-- Materials provided follows --
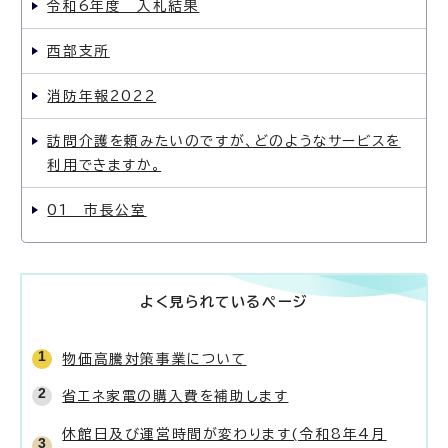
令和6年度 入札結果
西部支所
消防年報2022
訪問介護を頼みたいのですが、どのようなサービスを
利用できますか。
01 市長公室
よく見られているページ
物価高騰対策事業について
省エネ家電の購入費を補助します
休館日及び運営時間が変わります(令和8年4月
-- Materials provided concluded --
-- Materials provided follows --
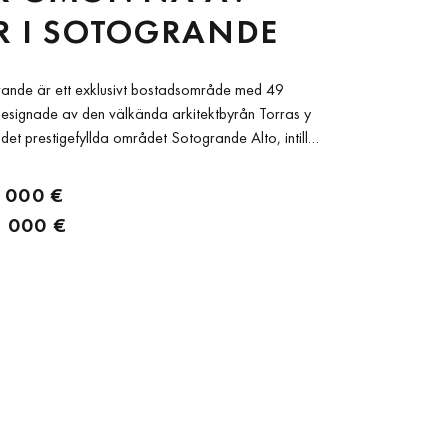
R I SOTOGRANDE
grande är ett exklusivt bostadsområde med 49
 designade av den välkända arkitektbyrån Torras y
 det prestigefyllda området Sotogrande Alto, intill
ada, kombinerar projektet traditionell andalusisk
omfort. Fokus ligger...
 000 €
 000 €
-- Materials provided concluded --
## Task details
Among the entries above, find the line with "よく見られているページ" and the line with "休館日及び運営時間が変わります(令和8年4月"; give again exactly these two lines and all lines between them.

## Answer section
よく見られているページ
物価高騰対策事業について
省エネ家電の購入費を補助します
休館日及び運営時間が変わります(令和8年4月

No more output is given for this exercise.